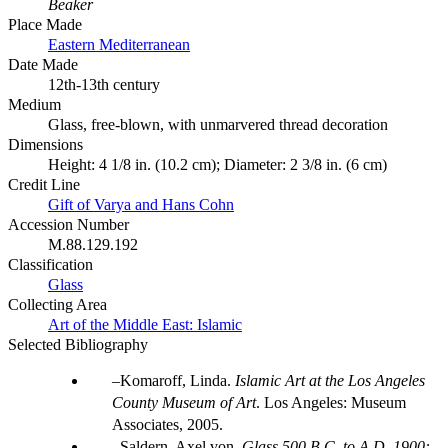
Beaker
Place Made
Eastern Mediterranean
Date Made
12th-13th century
Medium
Glass, free-blown, with unmarvered thread decoration
Dimensions
Height: 4 1/8 in. (10.2 cm); Diameter: 2 3/8 in. (6 cm)
Credit Line
Gift of Varya and Hans Cohn
Accession Number
M.88.129.192
Classification
Glass
Collecting Area
Art of the Middle East: Islamic
Selected Bibliography
Komaroff, Linda.
Islamic Art at the Los Angeles
County Museum of Art
. Los Angeles: Museum
Associates, 2005.
Saldern, Axel von.
Glass 500 B.C. to A.D. 1900:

● Work item:
The answer should consist only of the lines from the one containing "Accession Number" through the last line of the data, given again exactly.

● Exercise answer:
Accession Number
M.88.129.192
Classification
Glass
Collecting Area
Art of the Middle East: Islamic
Selected Bibliography
Komaroff, Linda.
Islamic Art at the Los Angeles
County Museum of Art
. Los Angeles: Museum
Associates, 2005.
Saldern, Axel von.
Glass 500 B.C. to A.D. 1900:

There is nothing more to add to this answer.